Analyzing huge piles of code

Back in August, at the Firefox Summit, I promised Giorgio Maone to properly analyze NoScript. Trust me, better that than the alternative. And it is not that I forgot. I tried, really. Problem is, Giorgio isn’t a big friend of modularization. Most of NoScript code is contained in two files, one being 2000 and the other whooping 8000 lines long, all of its 500 features nicely intertwined. He isn’t a big fan of documentation either, keeping code comments to a minimum as to prevent code bloat. Finally, he isn’t a big fan of consistency and made sure that each feature is triggered only under its very unique conditions. In short, the code is a mess.

Fortunately, I now have a nice tool for just these cases. On the train from FOSDEM I added the ability to change filters to JavaScript Deobfuscator and worked around bug 475334 to make sure all scripts being executed really show up. It turned out that this isn’t quite enough, XPCOM components are apparently invisible to the debugger and still don’t show up. But at least now I can open JavaScript Deobfuscator, adjust the filters to include “chrome://noscript/” while not excluding anything — and next time I load a page I see exactly what NoScript is doing on page load. There are quite a few things going on there but it is still a lot easier to get an overview than by looking at the source code.

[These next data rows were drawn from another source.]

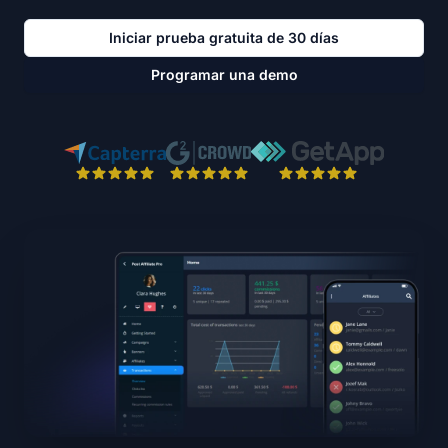
Iniciar prueba gratuita de 30 días
Programar una demo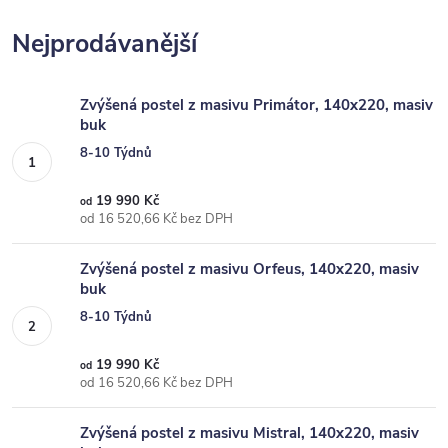
Nejprodávanější
Zvýšená postel z masivu Primátor, 140x220, masiv
buk
8-10 Týdnů
19 990 Kč
od
od 16 520,66 Kč bez DPH
Zvýšená postel z masivu Orfeus, 140x220, masiv
buk
8-10 Týdnů
19 990 Kč
od
od 16 520,66 Kč bez DPH
Zvýšená postel z masivu Mistral, 140x220, masiv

JavaScript Deobfuscator analyzing NoScript

Which brings us to the quiz part of this blog post. Some of the things that NoScript is doing can produce rather interesting effects. For example, who can guess why this page hangs up Firefox for 20 seconds when NoScript is enabled but loads in no time without NoScript? Hint: it has something to do with the awfully long scroll bar on the right that appears when NoScript is enabled.

Comments

  • Haploid

    That was an interesting little puzzle.

    It took quite a bit more than 20 seconds on my somewhat obsolete machine, and Firefox wanted a reminder from me to continue running the script a few times. It was that reminder that gave me puzzle piece #1. Apparently, noscriptService.js was the culprit.

    When it was done running the script, Firebug revealed that the page was now filled with a very long, hidden list of anchors. Obviously some overly zealous find-and-replace scheme. Didn’t take very long to discover that the problem lies in the function detectJSRedirects().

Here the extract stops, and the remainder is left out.